Psychoanalytic Electronic Publishing: Internationale Zeitschrift für Ärztliche Psychoanalyse

(1917). Psychoanalytic Review, 4(4):451-454

Internationale Zeitschrift für Ärztliche Psychoanalyse

L. E. Emerson, Ph.D.Author Information

Vol. III, No. I

1.   Further Advice on the Technique of Psychoanalysis. III.1 Remarks on the Transference. sigmund freud.

2.   Some Remarks on the Theory of Resistance. dr. theodor reik.

3.   Psychogenic Anomalies of Voice Register. dr. S. ferenczi Buda-pest.

1.Further Advice on the Technique of Psychoanalysis. III. Remarks on the Transference. — While the beginner in psychoanalysis may tremble at the difficulties in front of him, by far the hardest situation to handle is the transference Übertragung. This is the situation where a female patient falls violently in love with the physician.

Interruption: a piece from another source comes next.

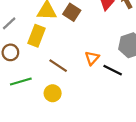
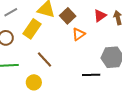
orange triangle: (92, 58) -> (79, 34), moved
black line: (113, 70) -> (91, 75), turned -42

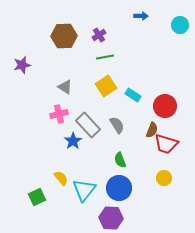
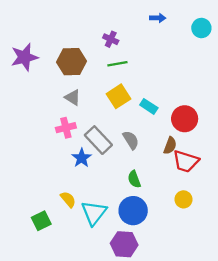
purple cross: (99, 35) -> (111, 39), turned -32
brown hexagon: (64, 36) -> (71, 62), moved
purple star: (22, 65) -> (24, 57), moved, size x1.4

For the cultivated layman two issues are possible. One, less frequently possible, is for the love to lead to a legitimate union; the other, more likely result, is the ending of all relations. There is a third possibility thinkable, an illegitimate relation, but in reality this is impossible both for moral and professional reasons.

It is evident that the standpoint of the psychoanalyst must be different.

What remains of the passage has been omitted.